This command, that can only be send to a Redis Cluster slave node, forces the slave to start a manual failover of its master instance. 该命令只能在群集slave节点执行,让slave节点进行一次人工故障切换。

A manual failover is a special kind of failover that is usually executed when there are no actual failures, but we wish to swap the current master with one of its slaves (which is the node we send the command to), in a safe way, without any window for data loss. It works in the following way: 人工故障切换是预期的操作,而非发生了真正的故障,目的是以一种安全的方式(数据无丢失)将当前master节点和其中一个slave节点(执行cluster-failover的节点)交换角色。 流程如下:

  1. The slave tells the master to stop processing queries from clients.
  2. 当前slave节点告知其master节点停止处理来自客户端的请求

  3. The master replies to the slave with the current replication offset.
  4. master 节点将当前replication offset 回复给该slave节点

  5. The slave waits for the replication offset to match on its side, to make sure it processed all the data from the master before it continues.
  6. 该slave节点在未应用至replication offset之前不做任何操作,以保证master传来的数据均被处理。

  7. The slave starts a failover, obtains a new configuration epoch from the majority of the masters, and broadcast the new configuration.
  8. 该slave 节点进行故障转移,从群集中大多数的master节点获取epoch,然后广播自己的最新配置

  9. The old master receives the configuration update: unblocks its clients and start replying with redirection messages so that they’ll continue the chat with the new master.
  10. 原master节点收到配置更新:解除客户端的访问阻塞,回复重定向信息,以便客户端可以和新master通信。

This way clients are moved away from the old master to the new master atomically and only when the slave that is turning in the new master processed all the replication stream from the old master. 当该slave节点(将切换为新master节点)处理完来自master的所有复制,客户端的访问将会自动由原master节点切换至新master节点

FORCE option: manual failover when the master is down

FORCE 选项:master节点down的情况下的人工故障转移

The command behavior can be modified by two options: FORCE and TAKEOVER. 该命令有如下两个选项:FORCETAKEOVER

If the FORCE option is given, the slave does not perform any handshake with the master, that may be not reachable, but instead just starts a failover ASAP starting from point 4. This is useful when we want to start a manual failover while the master is no longer reachable. FORCE 选项:slave节点不和master协商(master也许已不可达),从上如4步开始进行故障切换。当master已不可用,而我们想要做人工故障转移时,该选项很有用。
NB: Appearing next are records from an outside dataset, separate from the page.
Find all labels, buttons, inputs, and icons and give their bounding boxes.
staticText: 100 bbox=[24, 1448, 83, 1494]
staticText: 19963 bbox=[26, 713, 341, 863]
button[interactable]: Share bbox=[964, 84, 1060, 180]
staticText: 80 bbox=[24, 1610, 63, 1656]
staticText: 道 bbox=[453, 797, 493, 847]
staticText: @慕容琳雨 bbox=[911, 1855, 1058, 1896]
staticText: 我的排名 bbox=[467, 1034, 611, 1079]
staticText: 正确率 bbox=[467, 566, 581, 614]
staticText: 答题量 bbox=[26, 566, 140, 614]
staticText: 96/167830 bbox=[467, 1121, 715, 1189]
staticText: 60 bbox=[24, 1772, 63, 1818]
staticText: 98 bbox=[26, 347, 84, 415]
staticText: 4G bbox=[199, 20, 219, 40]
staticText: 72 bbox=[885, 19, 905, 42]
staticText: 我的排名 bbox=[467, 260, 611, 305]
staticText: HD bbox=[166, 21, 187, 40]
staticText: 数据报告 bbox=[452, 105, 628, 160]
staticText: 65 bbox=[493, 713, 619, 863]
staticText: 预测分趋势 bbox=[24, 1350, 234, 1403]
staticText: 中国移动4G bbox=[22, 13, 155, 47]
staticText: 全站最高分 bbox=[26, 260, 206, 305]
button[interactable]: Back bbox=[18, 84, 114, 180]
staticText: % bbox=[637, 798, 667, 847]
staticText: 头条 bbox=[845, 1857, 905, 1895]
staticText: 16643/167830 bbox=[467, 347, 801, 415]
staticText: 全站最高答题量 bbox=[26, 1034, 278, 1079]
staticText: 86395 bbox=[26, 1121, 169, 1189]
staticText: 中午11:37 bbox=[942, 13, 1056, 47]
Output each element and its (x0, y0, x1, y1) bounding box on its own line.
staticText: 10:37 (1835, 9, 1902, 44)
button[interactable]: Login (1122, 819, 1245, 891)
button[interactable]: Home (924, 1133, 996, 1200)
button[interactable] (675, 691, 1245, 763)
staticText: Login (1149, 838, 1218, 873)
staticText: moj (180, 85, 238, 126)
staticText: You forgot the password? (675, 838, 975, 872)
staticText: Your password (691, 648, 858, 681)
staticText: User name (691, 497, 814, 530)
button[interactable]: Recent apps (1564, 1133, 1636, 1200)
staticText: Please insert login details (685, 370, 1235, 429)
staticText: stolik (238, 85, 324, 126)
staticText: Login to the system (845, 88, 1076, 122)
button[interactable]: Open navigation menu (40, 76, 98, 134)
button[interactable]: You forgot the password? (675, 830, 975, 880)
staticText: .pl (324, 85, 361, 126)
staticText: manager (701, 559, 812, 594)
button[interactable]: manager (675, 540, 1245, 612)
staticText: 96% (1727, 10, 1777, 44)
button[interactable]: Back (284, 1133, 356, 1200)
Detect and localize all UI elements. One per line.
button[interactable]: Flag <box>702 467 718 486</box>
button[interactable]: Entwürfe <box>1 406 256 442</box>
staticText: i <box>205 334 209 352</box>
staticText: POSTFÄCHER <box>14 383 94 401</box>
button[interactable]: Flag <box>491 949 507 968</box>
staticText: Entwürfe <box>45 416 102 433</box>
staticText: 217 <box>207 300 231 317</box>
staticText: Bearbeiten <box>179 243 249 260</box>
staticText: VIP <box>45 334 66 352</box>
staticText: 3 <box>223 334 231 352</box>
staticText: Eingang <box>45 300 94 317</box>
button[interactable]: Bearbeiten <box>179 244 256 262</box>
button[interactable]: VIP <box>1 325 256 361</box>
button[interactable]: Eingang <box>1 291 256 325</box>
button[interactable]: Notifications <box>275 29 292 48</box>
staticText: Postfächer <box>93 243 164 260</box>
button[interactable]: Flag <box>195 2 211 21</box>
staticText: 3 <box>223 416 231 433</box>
However using FORCE we still need the majority of masters to be available in order to authorize the failover and generate a new configuration epoch for the slave that is going to become master. 但是,即使使用FORCE选项,我们依然需要群集中大多数master节点有效,以便对这次切换进行验证,同时为将成为新master的salve节点生成新的配置epoch。

TAKEOVER option: manual failover without cluster consensus

TAKEOVER 选项: 忽略群集一致验证的的人工故障切换

There are situations where this is not enough, and we want a slave to failover without any agreement with the rest of the cluster. A real world use case for this is to mass promote slaves in a different data center to masters in order to perform a data center switch, while all the masters are down or partitioned away. 有时会有这种情况,群集中master节点不够,我们想在未和群集中其余master节点验证的情况下进行故障切换。 实际用途举例:群集中主节点和从节点在不同的数据中心,当所有主节点down掉或被网络分区隔离,需要用该参数将slave节点 批量切换为master节点。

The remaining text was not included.